A Law Society of BC hearing panel has reached another decision on one of nine citations issued against B.C. real estate and immigration lawyer Hong Guo, since September 2018.
On March 8, a panel ruled that while Guo improperly withdrew $680,000 in May 2019, from a personal bank account jointly owned with a business colleague — in order to cover her clients’ trust account shortages — her actions were not unbecoming of the legal profession, as the society had alleged.
But, Guo was found to have made representations she “knew or ought to have known were false or inaccurate” during the course of the society’s investigation, which was one of 20 it was conducting of her at the time, according to the ruling. The society alleged the representations amounted to professional misconduct or a breach of the Legal Professions Act, and the panel determined it was the latter.

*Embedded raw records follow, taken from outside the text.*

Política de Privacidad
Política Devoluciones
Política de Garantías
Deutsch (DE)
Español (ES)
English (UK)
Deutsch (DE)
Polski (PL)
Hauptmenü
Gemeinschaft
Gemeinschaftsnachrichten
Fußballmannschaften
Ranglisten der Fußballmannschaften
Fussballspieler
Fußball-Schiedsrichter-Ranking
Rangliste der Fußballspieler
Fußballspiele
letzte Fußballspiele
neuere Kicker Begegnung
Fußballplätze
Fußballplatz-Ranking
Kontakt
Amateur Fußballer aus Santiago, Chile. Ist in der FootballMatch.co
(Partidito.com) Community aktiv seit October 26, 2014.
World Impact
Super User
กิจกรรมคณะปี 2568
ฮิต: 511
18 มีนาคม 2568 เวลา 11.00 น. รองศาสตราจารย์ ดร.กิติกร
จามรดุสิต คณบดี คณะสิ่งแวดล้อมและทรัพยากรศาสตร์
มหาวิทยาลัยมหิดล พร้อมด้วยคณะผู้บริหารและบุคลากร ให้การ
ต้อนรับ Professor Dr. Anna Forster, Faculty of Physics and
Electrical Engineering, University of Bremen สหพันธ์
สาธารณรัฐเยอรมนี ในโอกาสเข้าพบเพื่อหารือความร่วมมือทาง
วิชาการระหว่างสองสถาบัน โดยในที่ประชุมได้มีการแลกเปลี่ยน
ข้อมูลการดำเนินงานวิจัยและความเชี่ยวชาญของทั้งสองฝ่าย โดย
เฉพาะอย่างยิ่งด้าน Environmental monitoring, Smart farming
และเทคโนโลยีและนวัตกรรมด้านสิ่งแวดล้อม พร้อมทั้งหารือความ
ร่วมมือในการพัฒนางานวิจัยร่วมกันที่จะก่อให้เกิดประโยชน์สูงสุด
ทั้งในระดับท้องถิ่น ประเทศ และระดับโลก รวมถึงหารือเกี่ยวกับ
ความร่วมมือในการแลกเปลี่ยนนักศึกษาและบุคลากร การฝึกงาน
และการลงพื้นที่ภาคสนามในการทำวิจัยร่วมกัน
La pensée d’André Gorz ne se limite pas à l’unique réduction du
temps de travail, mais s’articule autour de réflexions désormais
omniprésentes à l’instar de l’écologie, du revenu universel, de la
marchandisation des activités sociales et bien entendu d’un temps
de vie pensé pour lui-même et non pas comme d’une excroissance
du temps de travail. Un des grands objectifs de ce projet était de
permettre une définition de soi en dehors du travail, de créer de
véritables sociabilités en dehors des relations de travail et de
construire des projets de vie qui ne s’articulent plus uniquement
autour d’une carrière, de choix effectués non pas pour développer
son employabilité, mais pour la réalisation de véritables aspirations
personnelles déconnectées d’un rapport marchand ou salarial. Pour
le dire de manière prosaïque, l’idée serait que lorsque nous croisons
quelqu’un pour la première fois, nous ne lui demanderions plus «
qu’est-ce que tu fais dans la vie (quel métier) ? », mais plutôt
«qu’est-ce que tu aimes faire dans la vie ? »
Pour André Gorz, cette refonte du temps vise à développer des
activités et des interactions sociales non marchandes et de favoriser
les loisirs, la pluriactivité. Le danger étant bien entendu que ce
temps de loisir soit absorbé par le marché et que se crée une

This is the fourth panel ruling of Guo’s nine citations, according to the society’s tribunal website.
Guo was recently ordered suspended for one year starting March 8, after failing to comply with trust accounting rules, among other findings. The society unsuccessfully appealed for her disbarment in that case, which followed a one-month suspension in January 2022, for other trust account violations.

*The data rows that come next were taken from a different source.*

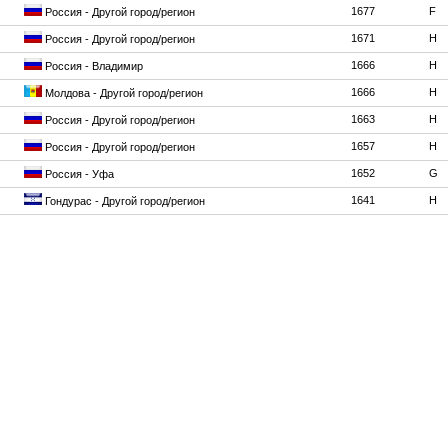
1677
F
Россия - Другой город/регион
1671
H
Россия - Другой город/регион
1666
H
Россия - Владимир
1666
H
Молдова - Другой город/регион
1663
H
Россия - Другой город/регион
1657
H
Россия - Другой город/регион
1652
G
Россия - Уфа
1641
H
Гондурас - Другой город/регион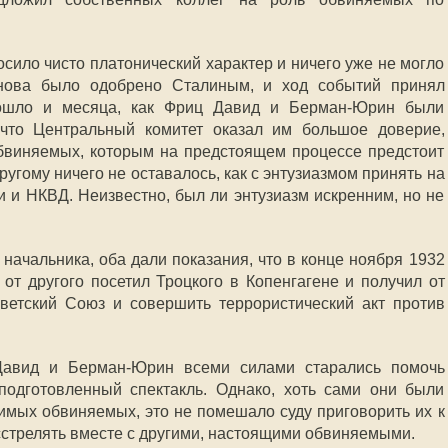
сило чисто платонический характер и ничего уже не могло
нова было одобрено Сталиным, и ход событий принял
рошло и месяца, как Фриц Давид и Берман-Юрин были
что Центральный комитет оказал им большое доверие,
бвиняемых, которым на предстоящем процессе предстоит
ругому ничего не оставалось, как с энтузиазмом принять на
и и НКВД. Неизвестно, был ли энтузиазм искренним, но не
 начальника, оба дали показания, что в конце ноября 1932
от другого посетил Троцкого в Копенгагене и получил от
ветский Союз и совершить террористический акт против
Давид и Берман-Юрин всеми силами старались помочь
подготовленный спектакль. Однако, хоть сами они были
имых обвиняемых, это не помешало суду приговорить их к
асстрелять вместе с другими, настоящими обвиняемыми.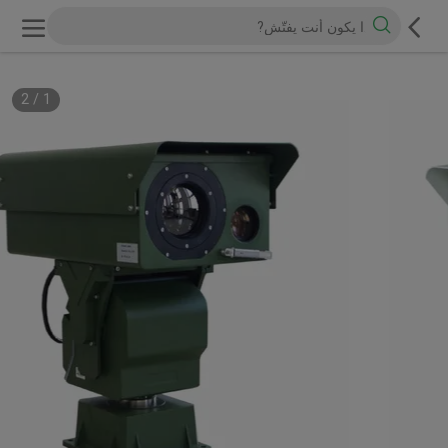
2
/
1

Meanwhile, Guo faces a discipline hearing for professional misconduct that was determined by a hearing panel on Aug. 24, 2022, which ruled Guo failed to provide competent legal services and engaging in conflicts of interests with her clients, following a complex investigation that she did not fully cooperate with. Guo is expected to face further discipline for these latest findings.
The society opened its investigation against Guo after being alerted to a civil claim made against her by Bank of Montreal (BMO), and not a result of any complaint made to the society.
According to the ruling, Guo and her former law school colleague founded a holding company (M Inc.) for a land assembly investment in Surrey. The company bought three properties from 2013 to 2016, when they were valued at $8 million.
Guo’s colleague, known as “HH” in the ruling, claimed he took Guo off the company’s board and removed her signing authority in September 2017; however, this was not properly processed by BMO, where the company’s account was held. Guo claimed to investigators she did not know she was removed and, furthermore, “HH” withdrew money for personal reasons and so she did the same — taking $680,000 from the company’s account, in order to repay trust accounts that Guo claims were emptied in a $7.5-million theft by her bookkeeper. BMO subsequently launched a claim against Guo but later dropped it, according to the ruling.
The preciseness of who had authority on the company’s account is not clear based on the claims of "HH," the panel noted.
“We find that all involved were taking money out of the M Inc. account without proper notification to the other shareholders and we have no trust in this document setting out the whole story by any means,” noted the ruling.
As such, the panel agreed with Guo and her counsel Craig Jones KC that Guo’s withdrawal of funds was not conduct “unbecoming the profession.”
The panel noted the “Law Society has a duty to regulate lawyers’ private lives to ensure they are responsible members of the community as part of the privilege of self-regulation;” however, “a shareholder dispute between two lawyers in a business venture unrelated to any legal work where it appears that each were withdrawing amounts from an account to which they believed they were entitled, is not something with which the Law Society should be involved.”
The citation also dealt with Guo’s conduct with investigators.
“Given our finding that the Respondent (Guo) did know when she was removed as a director, we find that her representations to Ms. Lockhart (the investigator) were knowingly false,” the panel stated.
The panel acknowledged that “certainly signing banking documents as a director when she knew she was no longer a director is a breach of professional integrity” but the society does not expect a “standard of perfection” from a lawyer.
It acknowledged Guo's claim she did not intend to mislead the investigator.
"There were many teams of investigators asking many questions. The Respondent testified that she was not intentionally misleading the Law Society investigation and she was not trying to frustrate the Law Society investigation," the panel stated.
The society is the regulatory body for lawyers and independent of government. The findings against Guo are administrative.
The Richmond-based lawyer, who also has an office in Beijing, is a former legal specialist for the state council of the People’s Republic of China. Guo is facing multiple lawsuits related to business transactions she took part in. She is presently facing an order of incarceration for contempt of court, with proceedings in that matter ongoing.
Guo ran for mayor of Richmond in October 2018, claiming the city needed to reduce crime rates and improve traffic while also promoting more cultural ties and trade with China. She received five per cent of the vote.
Should Guo’s suspension begin March 8 (unless a new date is set by an agreement), she will face significant limits and bans on her practice Guo Law Corporation.